Yes, people do that. When someone cheats on his/her spouse, is it because it
seems to be the wise path? No, it's quite likely that such a person knows that
it is wrong, unethical, and also very unwise - and still do it. And we all do
this in smaller things all the time: e.g. exercising our ego and being rude to
each other when we know that it will only make things worse; eating a lot of
junk food when we know that it will make us unhealthy - and so on.

People are not just rational minds: we also have instincts and emotions. Free
will is not about finding the solution to a logical problem: it is about
balancing between these things.

Just think about how you could define an algorithm for solving an ethical
dilemma. What is your algorithm? What is Mother Theresa's algorithm? What
would happen if everybody had the same (supposedly ideal) algorithm, and would
kill / self-sacrifice in the same kinds of situations?

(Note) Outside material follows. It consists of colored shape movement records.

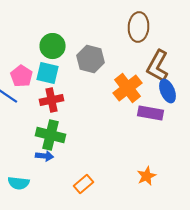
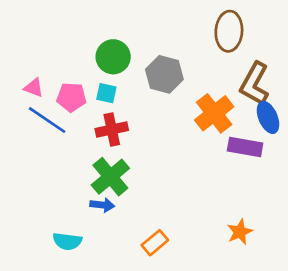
cyan square: (48, 73) -> (106, 93), size x0.7
pink pentagon: (22, 76) -> (71, 97), turned -30
green cross: (50, 135) -> (110, 177), turned 36

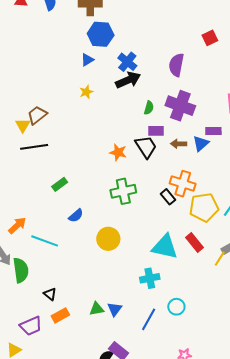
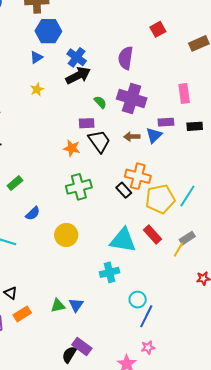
green semicircle: (149, 108) -> (100, 102), turned -56
purple rectangle: (156, 131) -> (87, 123), moved
blue line: (149, 319) -> (146, 316), moved

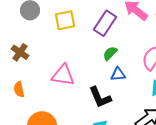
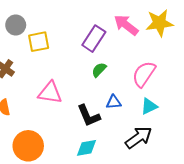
yellow square: (65, 20) -> (39, 42), moved
blue triangle: (118, 74) -> (114, 102), moved

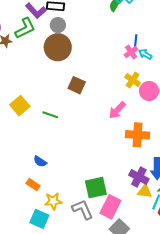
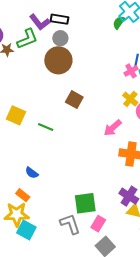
yellow square: (20, 106) -> (16, 115), turned -30
yellow star: (53, 201) -> (17, 214), moved, size x1.4
pink rectangle: (110, 207) -> (98, 224), size x0.7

Would we survive at
all?

If transferring our minds to software would be possible, would we want to
transfer our emotions or instincts to this software at all? Would we really
want to live as robots, or would we want to keep something "human" too?

------
detritus
Strange, I consider myself somewhat 'up-to-date on technology' and think we're
further away from full consciousness transference to hardware than I've ever
thought before.

The more I learn about how complex and how.. dense.. the brain is, the more
decades I add onto that singular point where I think I might be able to escape
my meat vessel.

Sadly!

\- ed

not that I don't necessarily think computer complexity might reach parity with
the human mind in my lifetime, more it being the not so trivial matter of
creating whatever transference mechanic is tasked with copying a human mind
over at the multi-connected neuron level.

------
jqm
It may be possible to duplicate a humans thought patterns in silicon, but I'm
not sure this will cause self awareness.

Self awareness hasn't yet been satisfactorily explained to me in terms of
brain patterns... I'm not religious, nor superstitious, so I assume self
awareness must rely on physical phenomenon, but what causes it as far as I
know remains a mystery. Maybe a copy becomes conscious. That would be cool.
But I'm skeptical it's going to be that easy.